Sul piano sanitario, la comunicazione ricevuta da Laura Santi fornisce un protocollo clinico dettagliato: vengono definite le modalità pratiche con cui verrà condotto il suicidio medicalmente assistito, in modo da tutelare la dignità e la sicurezza della paziente. In base a quanto filtrato, l’atto finale dovrà essere compiuto autonomamente dalla stessa Santi – ad esempio attraverso l’azionamento di un dispositivo che le consentirà di auto-somministrarsi il farmaco letale – sotto supervisione medica. Già in precedenti casi analoghi, la procedura è avvenuta nell’abitazione del malato alla presenza di sanitari: nel 2022, ad esempio, il marchigiano Federico Carboni (conosciuto come “Mario”) assunse il farmaco letale da sé, tramite un macchinario speciale, sotto il controllo di un medico anestesista e con accanto familiari e attivisti. Il protocollo definito per Laura Santi conterrà presumibilmente indicazioni analoghe, inclusa la tipologia di farmaco da utilizzare (verosimilmente un anestetico ad alto dosaggio) e le cautele da adottare prima, durante e dopo la somministrazione. A tal proposito, come detto, si attende solo l’ufficializzazione del nome del farmaco prescelto per completare ogni aspetto operativo. L’intervento dell’azienda sanitaria – pur in assenza di una legge specifica sul suicidio assistito – garantisce dunque un supporto medico regolato, evitando che la persona malata debba improvvisare soluzioni di fortuna o rivolgersi all’estero. È un precedente importante per il servizio sanitario regionale umbro, chiamato per la prima volta a farsi carico attivo di un caso di fine vita assistito.

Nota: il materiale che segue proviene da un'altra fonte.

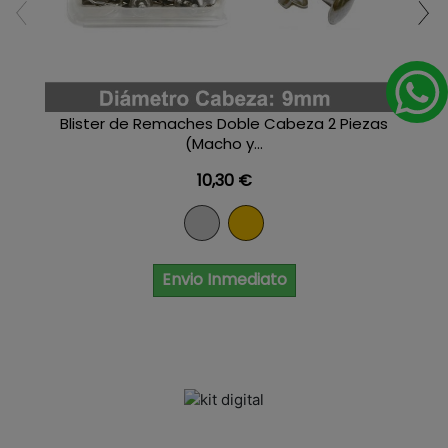
Blister de Remaches Doble Cabeza 2 Piezas
(Macho y...
Precio
10,30 €
Niquel
Dorado
Envio Inmediato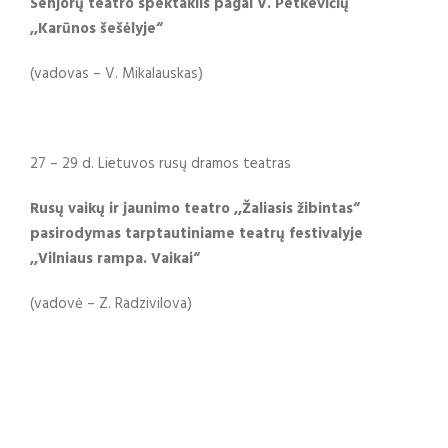
Senjorų teatro spektaklis pagal V. Petkevičių
,,Karūnos šešėlyje“
(vadovas – V. Mikalauskas)
27 – 29 d. Lietuvos rusų dramos teatras
Rusų vaikų ir jaunimo teatro ,,Žaliasis žibintas“
pasirodymas tarptautiniame teatrų festivalyje
,,Vilniaus rampa. Vaikai“
(vadovė – Z. Radzivilova)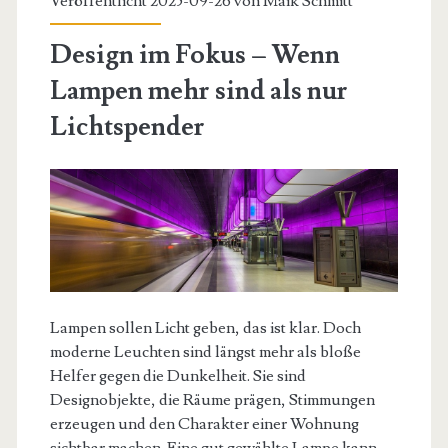
Veröffentlicht 2025-09-26 von
Maik Schmitt
Design im Fokus – Wenn
Lampen mehr sind als nur
Lichtspender
Lampen sollen Licht geben, das ist klar. Doch
moderne Leuchten sind längst mehr als bloße
Helfer gegen die Dunkelheit. Sie sind
Designobjekte, die Räume prägen, Stimmungen
erzeugen und den Charakter einer Wohnung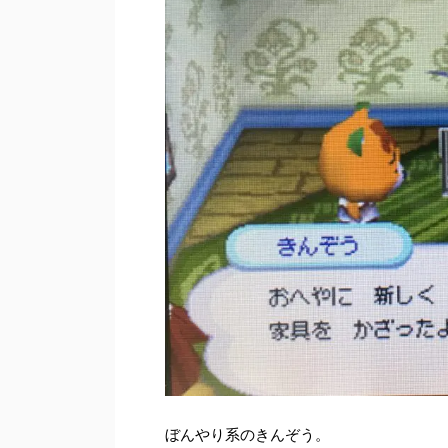
ぼんやり系のきんぞう。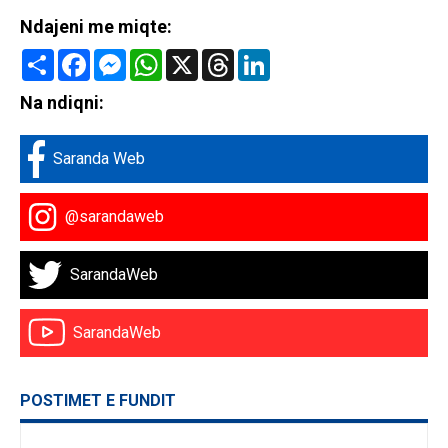
Ndajeni me miqte:
Share
Facebook
Messenger
WhatsApp
X
Threads
LinkedIn
Na ndiqni:
Saranda Web
@sarandaweb
SarandaWeb
SarandaWeb
POSTIMET E FUNDIT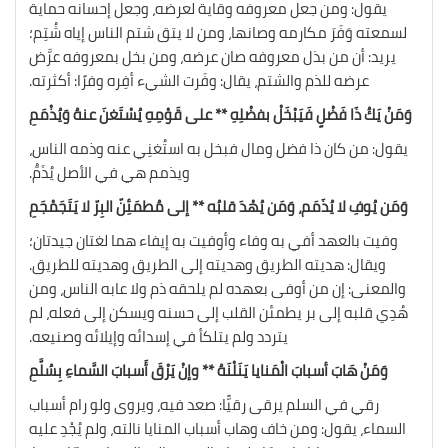
يقول: ومن جعل معروفه وقاية لعرضه، وجعل إحسانه حماية
لسمعته وَفَرَ مكارمه وصانها، ومن لا يتق شتم الناس إياه شُتِم؛
يريد: أن من بذل معروفه صان عرضه، ومن بخل بمعروفه عرَّض
عرضه للذم والشتم، يقال: وفَرت الشيء أفِره وفرًا: أكثرته.
وَمَنْ يَكُ ذَا فَضْلٍ فَيَبْخَلْ بفضْلِهِ ** على قَوْمِهِ يُسْتَغنَ عنهُ وَيُذْمَمِ
يقول: من كان ذا فضل ومال فبخل به استُغنِي عنه وذمه الناس،
ويذمم هي في الأصل يُذَمُّ.
وَمَن يُوفِ لا يُذَمَم، وَمَن يُهْدَ قلبُه ** إلى مُطمَئِنّ البِرّ لا يَتَجَمْجَمِ
وفيت بالعهد أفي به وفاء وأوفيت به إيفاء هما لغتان جيدتان؛
ويقال: هديته الطريق وهديته إلى الطريق وهديته للطريق.
والمعنى: إن من أوفى بعهده لم يلحقه ذم ولا عابه الناس، ومن
هُدِي قلبه إلى بر يطمئن القلب إلى حسنه ويسكن إلى فعله، لم
يتردد ولم يتلكأ في إسدائه وإيلائه وصنيعه.
وَمَنْ هَابَ أسبابَ الْمَنايا يَنَلْنَهُ ** وإنْ يَرْقَ أَسبابَ السَّماءِ بِسُلَّمِ
رقي في السلم يرقى رقيًّا: صعد فيه، ويروى ولو رام أسباب
السماء، يقول: ومن خاف وهاب أسباب المنايا نالته، ولم يُجْدِ عليه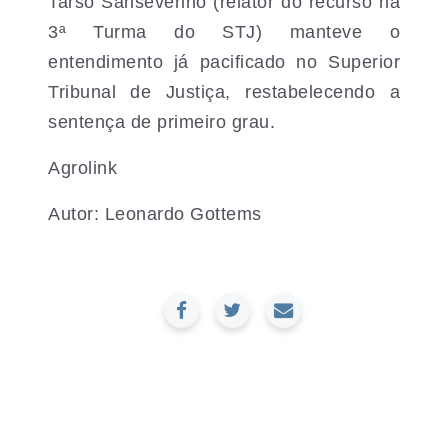
Tarso Sanseverino (relator do recurso na
3ª Turma do STJ) manteve o
entendimento já pacificado no Superior
Tribunal de Justiça, restabelecendo a
sentença de primeiro grau.
Agrolink
Autor: Leonardo Gottems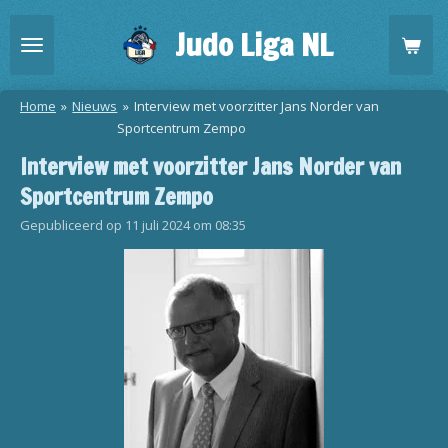
Ga
Judo Liga NL
direct
naar
de
Home
»
Nieuws
»
Interview met voorzitter Jans Norder van
hoofdinhoud
Sportcentrum Zempo
Interview met voorzitter Jans Norder van
Sportcentrum Zempo
Gepubliceerd op 11 juli 2024 om 08:35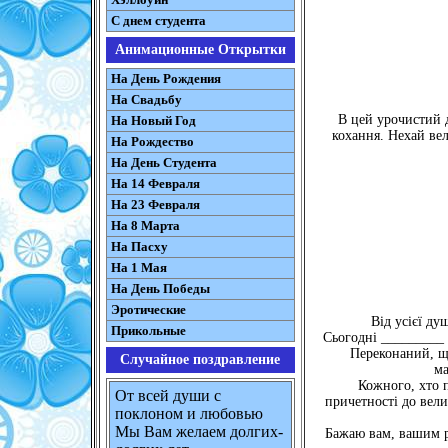
С днем студента
Анимационные Открытки
На День Рождения
На Свадьбу
В цей урочистий д
На Новый Год
кохання. Нехай ве
На Рождество
На День Студента
На 14 Февраля
На 23 Февраля
На 8 Марта
На Пасху
На 1 Мая
На День Победы
Эротические
Від усієї ду
Прикольные
Сьогодні _________ 
Переконаний, щ
Случайное поздравление
ма
Кожного, хто п
От всей души с
причетності до вели
поклоном и любовью
Мы Вам желаем долгих-
Бажаю вам, вашим рі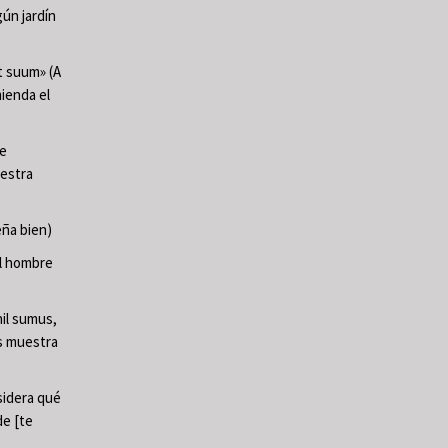
ún jardín
t suum» (A
mienda el
te
uestra
ña bien)
El hombre
il sumus,
os muestra
sidera qué
de [te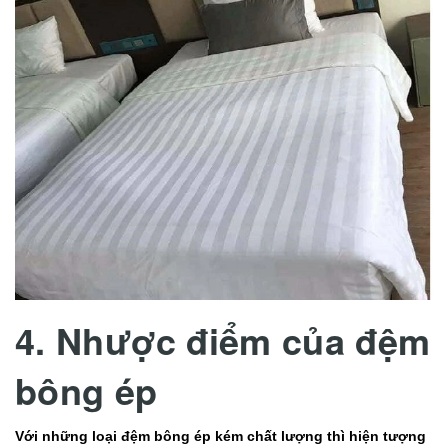
4. Nhược điểm của đệm
bông ép
Với những loại đệm bông ép kém chất lượng thì hiện tượng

Il caso di Laura Santi si inserisce nel complesso dibattito italiano sul fine vita, in particolare sul confine tra lecito e illecito in tema di assistenza al suicidio e eutanasia. Ad oggi in Italia manca una legge organica che disciplini il suicidio assistito: la pratica rimane formalmente vietata dall’art. 580 C.p., ma dopo vicende giudiziarie clamorose la giurisprudenza ha aperto uno spiraglio. Il punto di svolta è stato il caso di Fabiano Antoniani (DJ Fabo), tetraplegico cieco che nel 2017 scelse il suicidio assistito in Svizzera accompagnato dall’attivista Marco Cappato.
Quest’ultimo, autodenunciatosi al rientro in Italia, fu inizialmente indagato per aiuto al suicidio; la Corte Costituzionale, investita della questione, con la storica pronuncia n.242 del 2019 ha indicato che la punibilità va esclusa in presenza dei quattro requisiti sopra citati. Ne è seguito un vuoto normativo colmato solo in parte dalle linee-guida della Consulta: il Parlamento ha avviato discussioni su una legge (una proposta è stata approvata alla Camera nel 2022, ma non è mai giunta al voto in Senato), e un referendum abrogativo sull’eutanasia attiva è stato dichiarato inammissibile dalla stessa Consulta nel 2022.